FIG. 3 is a scatter plot of KEGG pathway enrichment according to an embodiment of the invention;

FIG. 4 is a schematic diagram of information of a kegg_viewer according to an embodiment of the present invention;

FIG. 5 is a schematic diagram of the png format of a KEGG pathway enrichment map according to an embodiment of the invention;

FIG. 6 is a schematic diagram of the svg format of a KEGG pathway enrichment map according to an embodiment of the invention; and

FIG. 7 is a schematic diagram of the structure of a system for determining differential gene pathways based on reference-free transcriptome sequencing according to an embodiment of the present invention.

Detailed Description

The exemplary embodiments of the present invention will now be described with reference to the accompanying drawings, however, the present invention may be embodied in many different forms and is not limited to the examples described herein, which are provided to fully and completely disclose the present invention and fully convey the scope of the invention to those skilled in the art. The terminology used in the exemplary embodiments illustrated in the accompanying drawings is not intended to be limiting of the invention. In the drawings, like elements/components are referred to by like reference numerals.

Unless otherwise indicated, terms (including technical and scientific terms) used herein have the same meaning as commonly understood by one of ordinary skill in the art. In addition, it will be understood that terms defined in commonly used dictionaries should be interpreted as having a meaning that is consistent with their meaning in the context of the relevant art and will not be interpreted in an idealized or overly formal sense.

FIG. 1 is a flow chart of a method 100 for determining differential gene pathways based on reference-free transcriptome sequencing according to an embodiment of the present invention. The method 100 begins at step 101.

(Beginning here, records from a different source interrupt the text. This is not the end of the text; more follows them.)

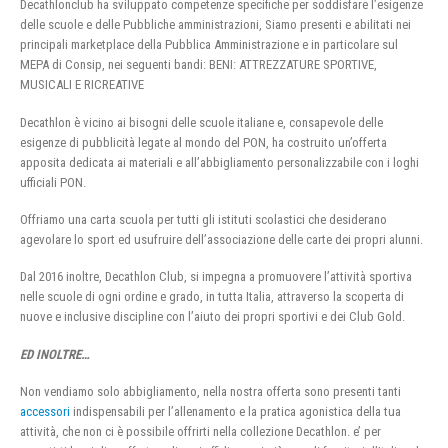
Decathlonclub ha sviluppato competenze specifiche per soddisfare l’esigenze
delle scuole e delle Pubbliche amministrazioni, Siamo presenti e abilitati nei
principali marketplace della Pubblica Amministrazione e in particolare sul
MEPA di Consip, nei seguenti bandi: BENI: ATTREZZATURE SPORTIVE,
MUSICALI E RICREATIVE
Decathlon è vicino ai bisogni delle scuole italiane e, consapevole delle
esigenze di pubblicità legate al mondo del PON, ha costruito un’offerta
apposita dedicata ai materiali e all’abbigliamento personalizzabile con i loghi
ufficiali PON.
Offriamo una carta scuola per tutti gli istituti scolastici che desiderano
agevolare lo sport ed usufruire dell’associazione delle carte dei propri alunni.
Dal 2016 inoltre, Decathlon Club, si impegna a promuovere l’attività sportiva
nelle scuole di ogni ordine e grado, in tutta Italia, attraverso la scoperta di
nuove e inclusive discipline con l’aiuto dei propri sportivi e dei Club Gold.
ED INOLTRE…
Non vendiamo solo abbigliamento, nella nostra offerta sono presenti tanti
accessori
indispensabili per l’allenamento e la pratica agonistica della tua
attività, che non ci è possibile offrirti nella collezione Decathlon. e’ per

In step 101, transcriptome analysis is performed on differential genes from species samples for which reference genomes are not determined to obtain a differential gene list including a plurality of gene differences, and a pre-generated gene sequence file from which repetitive gene sequences are removed is obtained. Wherein the format of the gene sequence file is text-based and is used to represent the nucleotide sequence or the amino acid sequence.

The method 100 may include two input files. A list of differentially expressed genes is typically obtained after transcriptome sequencing. Furthermore, the analysis of the parameter-free transcriptome will result in an assembled gene sequence unigene file. The unigene file is typically in fasta format. The present application uses the two files, the differentially expressed gene list file and the unigene file, as input files for method 100.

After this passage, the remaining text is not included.